DATA SUPPLIED ▸
########################################
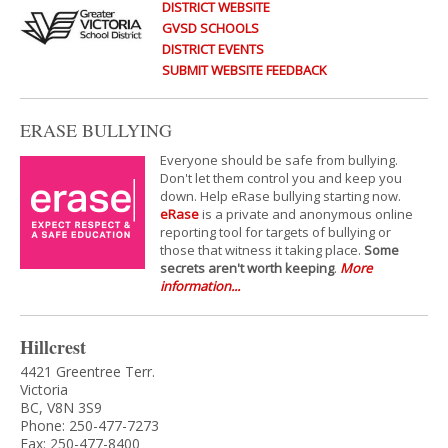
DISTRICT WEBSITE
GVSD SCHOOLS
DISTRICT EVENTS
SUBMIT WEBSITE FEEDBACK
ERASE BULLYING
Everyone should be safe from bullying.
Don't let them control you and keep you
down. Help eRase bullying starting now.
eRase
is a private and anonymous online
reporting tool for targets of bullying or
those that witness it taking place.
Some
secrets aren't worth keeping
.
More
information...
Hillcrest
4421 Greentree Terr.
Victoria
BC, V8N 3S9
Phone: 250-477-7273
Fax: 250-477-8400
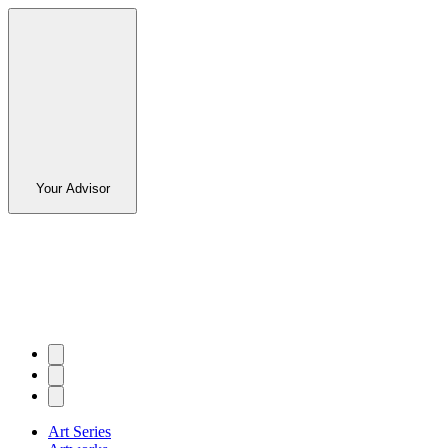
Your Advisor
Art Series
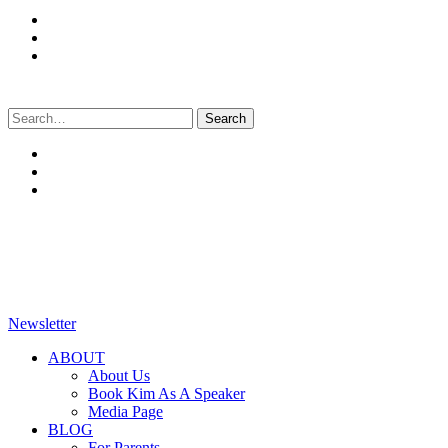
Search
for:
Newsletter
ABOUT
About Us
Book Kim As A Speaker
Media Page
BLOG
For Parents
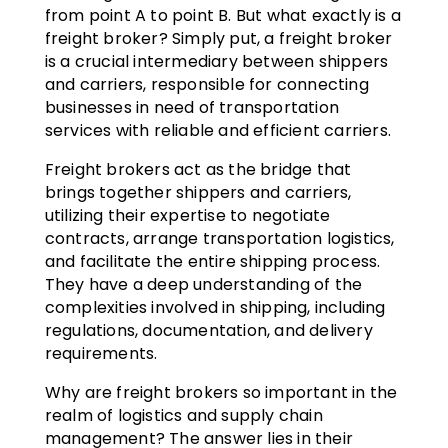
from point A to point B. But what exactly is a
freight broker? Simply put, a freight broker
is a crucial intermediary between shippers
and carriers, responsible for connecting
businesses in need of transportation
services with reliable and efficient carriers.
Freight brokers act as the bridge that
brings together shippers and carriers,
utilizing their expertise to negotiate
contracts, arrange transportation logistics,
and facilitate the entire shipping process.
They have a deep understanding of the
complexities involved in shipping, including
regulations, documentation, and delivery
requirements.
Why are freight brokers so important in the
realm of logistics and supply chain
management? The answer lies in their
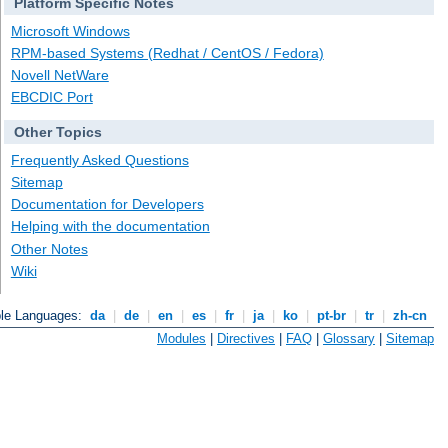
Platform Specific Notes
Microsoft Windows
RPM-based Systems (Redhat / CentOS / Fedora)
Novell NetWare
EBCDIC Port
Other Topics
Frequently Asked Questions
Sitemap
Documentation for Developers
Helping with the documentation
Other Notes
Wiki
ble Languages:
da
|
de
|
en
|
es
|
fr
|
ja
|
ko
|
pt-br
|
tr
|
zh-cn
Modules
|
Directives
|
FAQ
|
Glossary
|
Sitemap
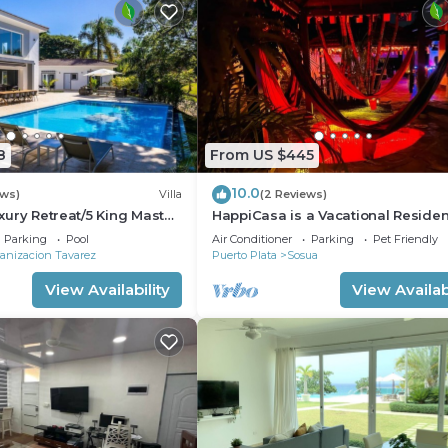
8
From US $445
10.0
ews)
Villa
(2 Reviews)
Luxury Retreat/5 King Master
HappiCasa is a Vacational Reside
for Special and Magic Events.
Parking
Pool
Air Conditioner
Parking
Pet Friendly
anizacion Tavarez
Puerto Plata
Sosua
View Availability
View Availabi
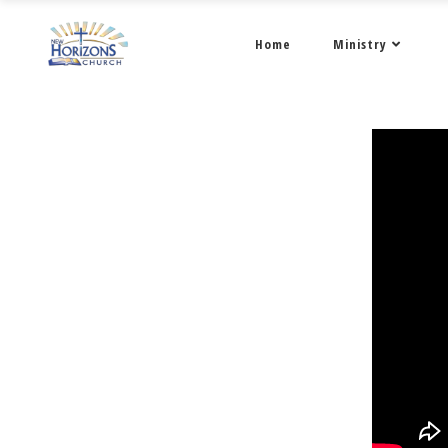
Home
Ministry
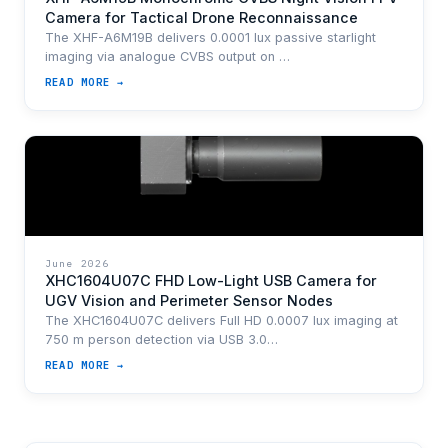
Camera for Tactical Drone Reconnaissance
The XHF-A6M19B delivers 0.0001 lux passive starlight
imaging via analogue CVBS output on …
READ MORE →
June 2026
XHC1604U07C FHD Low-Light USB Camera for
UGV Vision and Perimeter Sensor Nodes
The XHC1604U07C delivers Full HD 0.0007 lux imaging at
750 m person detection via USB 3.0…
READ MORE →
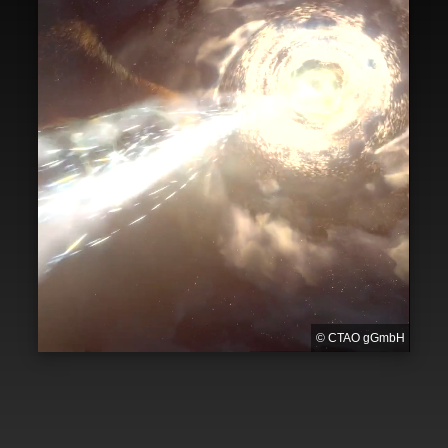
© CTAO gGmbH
########################################
PROBLEM TO WORK ON ▸ From the very first line of the listing above through the line that holds "UGV Vision and Perimeter Sensor Nodes", write out each line exactly as it stands, leaving pictures out.

TASK RESPONSE ▸
DISTRICT WEBSITE
GVSD SCHOOLS
DISTRICT EVENTS
SUBMIT WEBSITE FEEDBACK
ERASE BULLYING
Everyone should be safe from bullying.
Don't let them control you and keep you
down. Help eRase bullying starting now.
eRase
is a private and anonymous online
reporting tool for targets of bullying or
those that witness it taking place.
Some
secrets aren't worth keeping
.
More
information...
Hillcrest
4421 Greentree Terr.
Victoria
BC, V8N 3S9
Phone: 250-477-7273
Fax: 250-477-8400
Your Advisor
Art Series
Search
for:
Newsletter
ABOUT
About Us
Book Kim As A Speaker
Media Page
BLOG
For Parents
from point A to point B. But what exactly is a
freight broker? Simply put, a freight broker
is a crucial intermediary between shippers
and carriers, responsible for connecting
businesses in need of transportation
services with reliable and efficient carriers.
Freight brokers act as the bridge that
brings together shippers and carriers,
utilizing their expertise to negotiate
contracts, arrange transportation logistics,
and facilitate the entire shipping process.
They have a deep understanding of the
complexities involved in shipping, including
regulations, documentation, and delivery
requirements.
Why are freight brokers so important in the
realm of logistics and supply chain
management? The answer lies in their
Platform Specific Notes
Microsoft Windows
RPM-based Systems (Redhat / CentOS / Fedora)
Novell NetWare
EBCDIC Port
Other Topics
Frequently Asked Questions
Sitemap
Documentation for Developers
Helping with the documentation
Other Notes
Wiki
ble Languages:
da
|
de
|
en
|
es
|
fr
|
ja
|
ko
|
pt-br
|
tr
|
zh-cn
Modules
|
Directives
|
FAQ
|
Glossary
|
Sitemap
8
From US $445
10.0
ews)
Villa
(2 Reviews)
Luxury Retreat/5 King Master
HappiCasa is a Vacational Reside
for Special and Magic Events.
Parking
Pool
Air Conditioner
Parking
Pet Friendly
anizacion Tavarez
Puerto Plata
Sosua
View Availability
View Availabi
Home
Ministry
Camera for Tactical Drone Reconnaissance
The XHF-A6M19B delivers 0.0001 lux passive starlight
imaging via analogue CVBS output on …
READ MORE →
June 2026
XHC1604U07C FHD Low-Light USB Camera for
UGV Vision and Perimeter Sensor Nodes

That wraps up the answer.